Contrariamente alla squadra di calcio sudafricana, che ha dovuto affrontare un ritardo di 24 ore nella partenza a causa di un pasticcio di visto da parte della federazione, Ebrahim ha detto che il Dipartimento dello Sport ha fatto un “lavoro eccellente” accelerando i visti con l’ambasciata messicana.
Il processo, tuttavia, impallidisce rispetto alla Coppa del Mondo del 2022 in Qatar, dove le carte Hayya hanno allineato centralmente tutti i dettagli di visto, biglietto e trasporto per ciascun tifoso, ha riconosciuto Ebrahim.

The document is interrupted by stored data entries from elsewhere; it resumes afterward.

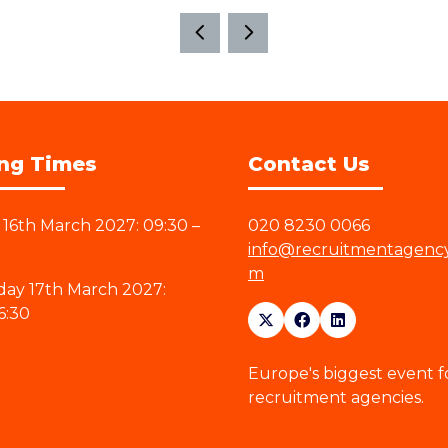
ng Times
Contact Us
16th March 2027: 09:30 –
020 8230 0066
info@recruitmentagenc
m
ay 17th March 2027:
6:30
Europe's biggest event f
recruitment agencies.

Mentre l’amichevole del Sud Africa contro la Giamaica venerdì 5 giugno è chiusa al pubblico, Ebrahim e il gruppo di tifosi domenica guarderanno una partita di esibizione in cui le leggende del Bafana del 2010 affronteranno le loro controparti messicane. Il Sudafrica ha ospitato la Coppa del Mondo nel 2010, la prima per una nazione africana.
“Alla fine, i grandi eventi sportivi hanno successo non solo perché le persone li guardano, ma perché vi partecipano”, ha detto Noor.
“La questione non è chi potrà guardare la Coppa del Mondo, la questione è chi potrà veramente parteciparvi”.